Les maires de Courcoué, Chaveignes et La Tour Saint Gelin s’opposent au projet d’augmentation de cheptel d’une ferme de Courcoué qui est passée sans autorisation de 350 vaches à 550 et qui souhaite aujourd’hui « régulariser sa situation » mais aussi « continuer à développer l’exploitation » en augmentant maintenant jusqu’à 680 vaches. L’enquêteur public a rendu un avis favorable à cette double demande de régularisation et de nouvelle augmentation [1]. La Confédération paysanne plaide, comme les maires [2], pour que la préfecture ne suive pas cet avis favorable et rejette la demande d’extension.

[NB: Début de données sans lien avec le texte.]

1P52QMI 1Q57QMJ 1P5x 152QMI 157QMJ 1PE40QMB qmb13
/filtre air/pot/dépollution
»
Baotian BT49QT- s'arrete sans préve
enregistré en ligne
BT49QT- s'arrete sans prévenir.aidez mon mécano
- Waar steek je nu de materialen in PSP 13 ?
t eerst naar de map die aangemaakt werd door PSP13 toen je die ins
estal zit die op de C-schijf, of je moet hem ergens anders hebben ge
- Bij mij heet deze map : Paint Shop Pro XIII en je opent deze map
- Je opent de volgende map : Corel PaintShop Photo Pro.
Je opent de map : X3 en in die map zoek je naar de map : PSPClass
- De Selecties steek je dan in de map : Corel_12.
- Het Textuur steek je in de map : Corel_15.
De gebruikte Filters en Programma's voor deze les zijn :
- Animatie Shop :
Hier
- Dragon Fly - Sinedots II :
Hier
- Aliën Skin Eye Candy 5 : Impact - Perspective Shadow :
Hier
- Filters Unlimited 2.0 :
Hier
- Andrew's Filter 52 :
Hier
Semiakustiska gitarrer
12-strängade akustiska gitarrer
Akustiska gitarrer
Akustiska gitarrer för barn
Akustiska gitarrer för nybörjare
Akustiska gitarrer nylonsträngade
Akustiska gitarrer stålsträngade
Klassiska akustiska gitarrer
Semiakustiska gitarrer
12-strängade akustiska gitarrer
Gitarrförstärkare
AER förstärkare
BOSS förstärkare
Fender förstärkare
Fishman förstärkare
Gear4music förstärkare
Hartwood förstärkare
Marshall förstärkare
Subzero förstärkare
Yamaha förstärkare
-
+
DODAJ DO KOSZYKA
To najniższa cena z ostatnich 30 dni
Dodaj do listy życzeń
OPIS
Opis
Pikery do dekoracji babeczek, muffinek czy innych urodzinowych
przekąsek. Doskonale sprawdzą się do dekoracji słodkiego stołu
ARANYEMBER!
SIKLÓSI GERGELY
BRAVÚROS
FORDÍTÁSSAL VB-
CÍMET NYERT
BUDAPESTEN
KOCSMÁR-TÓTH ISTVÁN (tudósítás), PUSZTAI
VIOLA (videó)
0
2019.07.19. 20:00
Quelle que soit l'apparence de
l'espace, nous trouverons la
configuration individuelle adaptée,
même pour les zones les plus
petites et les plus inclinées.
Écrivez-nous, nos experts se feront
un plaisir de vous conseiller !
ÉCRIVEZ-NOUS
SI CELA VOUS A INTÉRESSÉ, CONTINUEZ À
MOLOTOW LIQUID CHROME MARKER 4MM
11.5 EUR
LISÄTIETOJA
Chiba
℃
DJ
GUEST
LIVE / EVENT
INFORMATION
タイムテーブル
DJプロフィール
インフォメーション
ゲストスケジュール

Sur cette ferme, il y a eu illégalité et visiblement absence de contrôle par l’État, ou alors inefficacité de ce contrôle. La ferme a augmenté son effectif sans autorisation et utilisé un forage existant sans le déclarer. La préfecture indique avoir procédé à des contrôles [3], mais qui n’ont apparemment eu aucun résultat concret car la ferme n’est jamais redescendu à l’effectif autorisé. Cela questionne sur les moyens (et la volonté ?) de l’administration pour faire respecter le cadre réglementaire.

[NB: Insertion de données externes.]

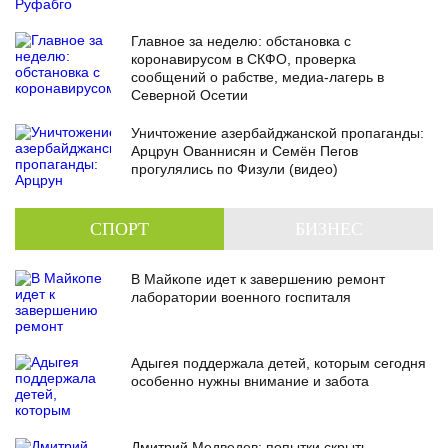
Главное за неделю: обстановка с
коронавирусом в СКФО, проверка
сообщений о рабстве, медиа-лагерь в
Северной Осетии
Уничтожение азербайджанской пропаганды:
Арцрун Ованнисян и Семён Пегов
прогулялись по Физули (видео)
СПОРТ
БИЗНЕС
В Майкопе идет к завершению ремонт
лаборатории военного госпиталя
Адыгея поддержала детей, которым сегодня
особенно нужны внимание и забота
Дмитрий Медведев: попытки скрыть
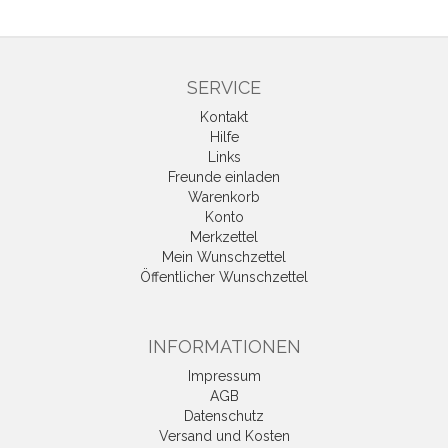
SERVICE
Kontakt
Hilfe
Links
Freunde einladen
Warenkorb
Konto
Merkzettel
Mein Wunschzettel
Öffentlicher Wunschzettel
INFORMATIONEN
Impressum
AGB
Datenschutz
Versand und Kosten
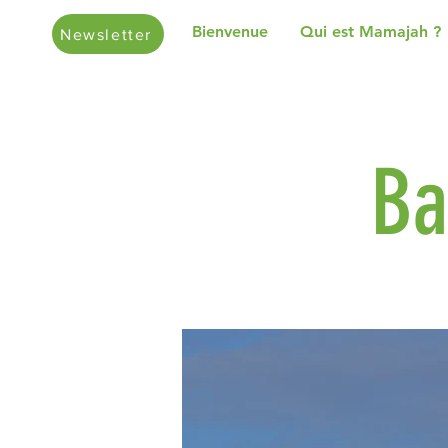
Bienvenue
Qui est Mamajah ?
Newsletter
Ba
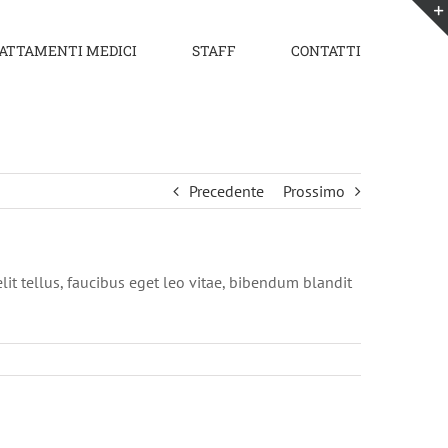
ATTAMENTI MEDICI
STAFF
CONTATTI
Precedente
Prossimo
lit tellus, faucibus eget leo vitae, bibendum blandit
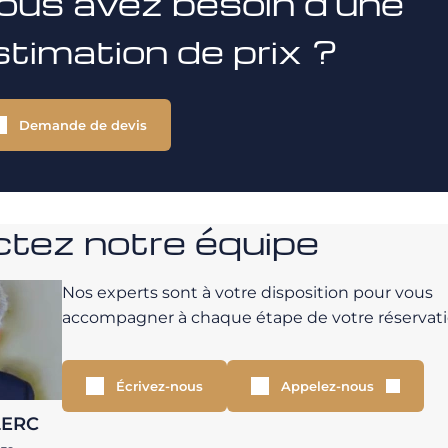
ous avez besoin d'une
stimation de prix ?
Demande de devis
tez notre équipe
Nos experts sont à votre disposition pour vous
accompagner à chaque étape de votre réservati
Écrivez-nous
Appelez-nous
LERC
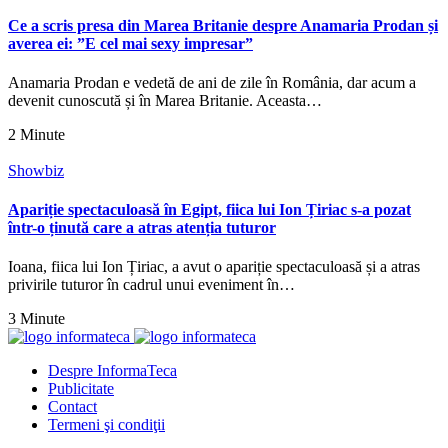
Ce a scris presa din Marea Britanie despre Anamaria Prodan și
averea ei: ”E cel mai sexy impresar”
Anamaria Prodan e vedetă de ani de zile în România, dar acum a
devenit cunoscută și în Marea Britanie. Aceasta…
2 Minute
Showbiz
Apariție spectaculoasă în Egipt, fiica lui Ion Țiriac s-a pozat
într-o ținută care a atras atenția tuturor
Ioana, fiica lui Ion Țiriac, a avut o apariție spectaculoasă și a atras
privirile tuturor în cadrul unui eveniment în…
3 Minute
Despre InformaTeca
Publicitate
Contact
Termeni şi condiţii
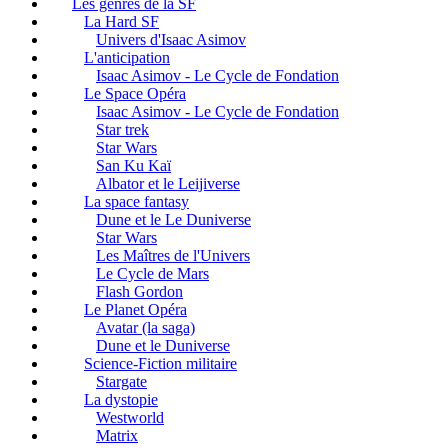
Les genres de la SF
La Hard SF
Univers d'Isaac Asimov
L'anticipation
Isaac Asimov - Le Cycle de Fondation
Le Space Opéra
Isaac Asimov - Le Cycle de Fondation
Star trek
Star Wars
San Ku Kaï
Albator et le Leijiverse
La space fantasy
Dune et le Le Duniverse
Star Wars
Les Maîtres de l'Univers
Le Cycle de Mars
Flash Gordon
Le Planet Opéra
Avatar (la saga)
Dune et le Duniverse
Science-Fiction militaire
Stargate
La dystopie
Westworld
Matrix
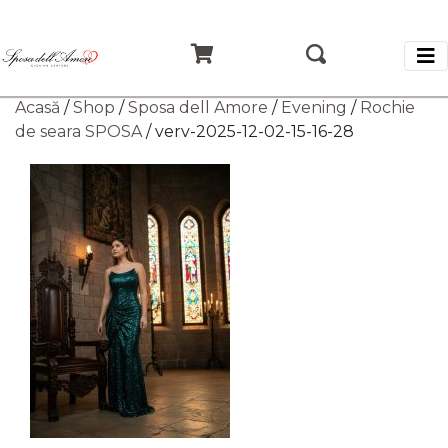
Acasă
/
Shop
/
Sposa dell Amore
/
Evening
/
Rochie
de seara SPOSA
/ verv-2025-12-02-15-16-28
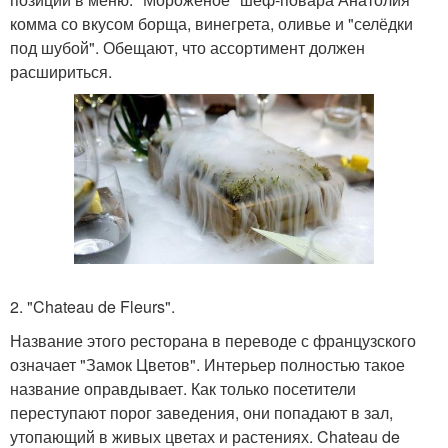
комма со вкусом борща, винегрета, оливье и "селёдки
под шубой". Обещают, что ассортимент должен
расшириться.
2. "Chateau de Fleurs".
Название этого ресторана в переводе с французского
означает "Замок Цветов". Интерьер полностью такое
название оправдывает. Как только посетители
переступают порог заведения, они попадают в зал,
утопающий в живых цветах и растениях. Chateau de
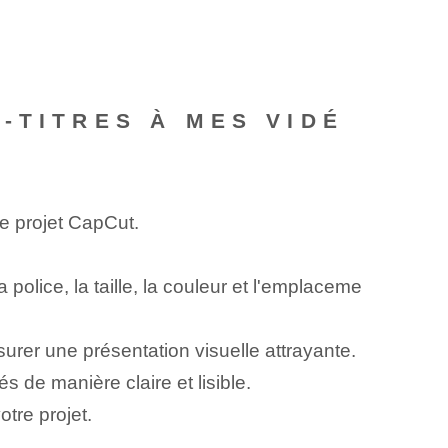
-TITRES À MES VIDÉ
re projet CapCut.
police, la taille, la couleur et l'emplaceme
ssurer une ‌présentation visuelle attrayante.
s de manière claire et lisible.
tre projet.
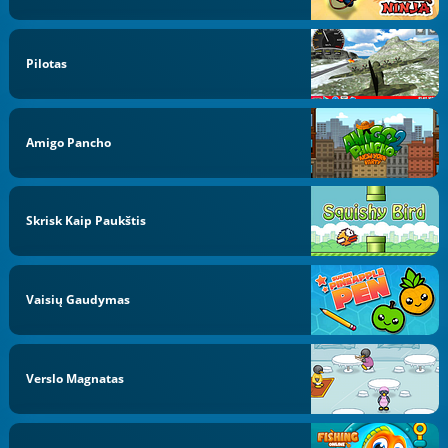
Pilotas
Amigo Pancho
Skrisk Kaip Paukštis
Vaisių Gaudymas
Verslo Magnatas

Frauder puis demander une régularisation de la situation pour pérenniser l’activité est une manipulation inacceptable de la réglementation. Il est bien facile de bafouer la loi en augmentant son troupeau sans autorisation, d’investir en matériels et aménagements, puis de faire son mea culpa en demandant une régularisation et une augmentation supplémentaire de cheptel, tout en argumentant sur la pérennité économique, de rentabilité des investissements faits ces dernières années. Si tout le monde faisait de même sans être sanctionné et obtenait a posteriori l’autorisation pour un acte fait illégalement, les réglementations mises en place en perdraient toute force.

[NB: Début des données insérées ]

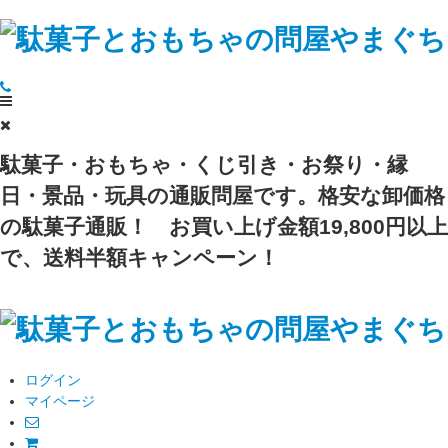
駄菓子・おもちゃ・くじ引き・お祭り・縁
日・景品・玩具の通販問屋です。格安な卸価格
の駄菓子通販！
お買い上げ金額19,800円以上
で、送料半額キャンペーン！
ログイン
マイページ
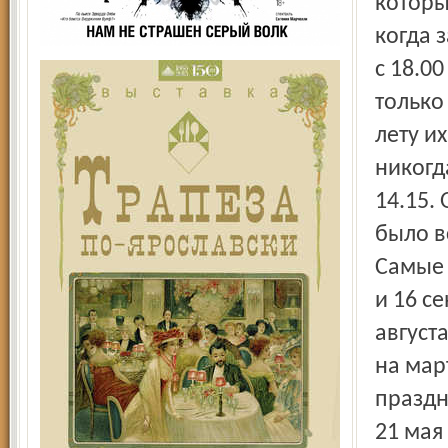
которы
когда з
с 18.00
только 
лету их
никогда
14.15.
было в
Самые 
и 16 се
август
на мар
праздн
21 мая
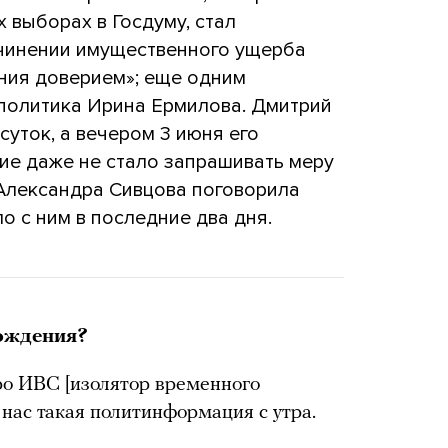
 выборах в Госдуму, стал
чинении имущественного ущерба
ния доверием»; еще одним
политика Ирина Ермилова. Дмитрий
суток, а вечером 3 июня его
ие даже не стало запрашивать меру
Александра Сивцова поговорила
о с ним в последние два дня.
бождения?
ро ИВС [изолятор временного
 нас такая политинформация с утра.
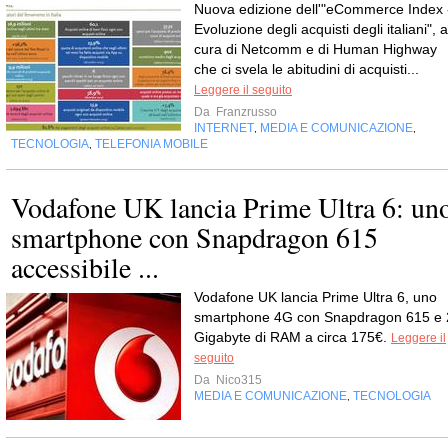
Nuova edizione dell'"eCommerce Index 
Evoluzione degli acquisti degli italiani", a
cura di Netcomm e di Human Highway
che ci svela le abitudini di acquisti...
Leggere il seguito
Da
Franzrusso
INTERNET
MEDIA E COMUNICAZIONE
,
,
TECNOLOGIA
TELEFONIA MOBILE
,
Vodafone UK lancia Prime Ultra 6: un
smartphone con Snapdragon 615
accessibile ...
Vodafone UK lancia Prime Ultra 6, uno
smartphone 4G con Snapdragon 615 e 
Gigabyte di RAM a circa 175€.
Leggere il
seguito
Da
Nico315
MEDIA E COMUNICAZIONE
TECNOLOGIA
,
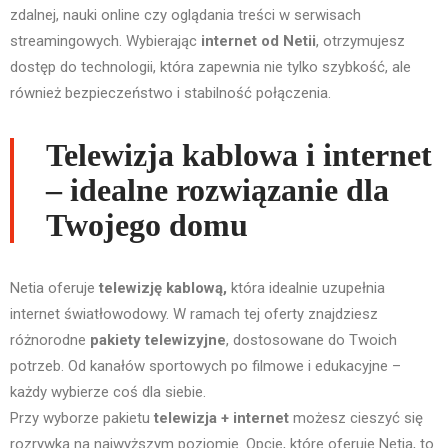
zdalnej, nauki online czy oglądania treści w serwisach
streamingowych. Wybierając
internet od Netii
, otrzymujesz
dostęp do technologii, która zapewnia nie tylko szybkość, ale
również bezpieczeństwo i stabilność połączenia.
Telewizja kablowa i internet
– idealne rozwiązanie dla
Twojego domu
Netia oferuje
telewizję kablową,
która idealnie uzupełnia
internet światłowodowy. W ramach tej oferty znajdziesz
różnorodne
pakiety telewizyjne
, dostosowane do Twoich
potrzeb. Od kanałów sportowych po filmowe i edukacyjne –
każdy wybierze coś dla siebie.
Przy wyborze pakietu
telewizja + internet
możesz cieszyć się
rozrywką na najwyższym poziomie. Opcje, które oferuje Netia, to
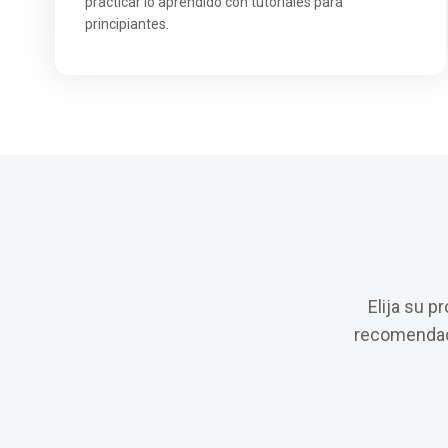
practicar lo aprendido con tutoriales para
principiantes.
Elija su p
recomendado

Un modèle coûteux environnementalement et socialement
Ce modèle agricole qui concentre les animaux sur une structure n’est pas souhaitable. Calqué sur les besoins de l’industrie agroalimentaire et encouragé par la méthanisation, il est coûteux environnementalement et socialement. L’augmentation des cheptels découle de l’industrialisation de l’agriculture : les laiteries industrielles ont tout intérêt à avoir des grosses exploitations qui font du volume. Et cette augmentation est en plus encouragée, comme dans le cas présent probablement, par les projets de méthanisation et le marché de l’énergie : à terme ce n’est même plus le lait qui rémunère l’activité et les effluents qui sont valorisés, mais les effluents qui rapportent, faisant du lait un sous-produit de la méthanisation. Les dérives de ce système agricole qui concentre les animaux sont bien connues : concentrer les animaux sur un site c’est augmenter les nuisances, les pollutions, le bilan carbone et le coût d’entretien des routes avec les trajets pour épandre, et cela ne favorise pas l’emploi et la vie locale. Dans son dossier, la ferme déplore que « sur la commune le nombre d’exploitations a diminué. M. est le seul éleveur laitier de la commune ». Pas étonnant que le nombre de fermes baisse si chacune vise des troupeaux de 680 vaches et 308 génisses comme elle le fait !
Du lait acheté à un prix décent, des vaches réparties sur le territoire, des fermes nombreuses dans des campagnes vivantes, voilà l’agriculture qui pourra relever les défis sociaux et climatiques actuels. Espérons que la préfecture l’entendra. Les maires ne peuvent en tous cas pas compter sur le président de la Chambre d’agriculture, Henry Frémont, qui déclarait en août qu’il faut « regarder les choses en face : il faut atteindre des unités viables. Dans certains pays, il y a des exploitations avec 1.500 bêtes » [4]. À quel coût humain et environnemental ? Peut-être ne s’est-il pas posé la question, lui qui affirme même que « le bien-être animal est bien meilleur dans ces exploitations-là ! ». Bravo et courage aux maires qui osent espérer mieux pour leur territoire.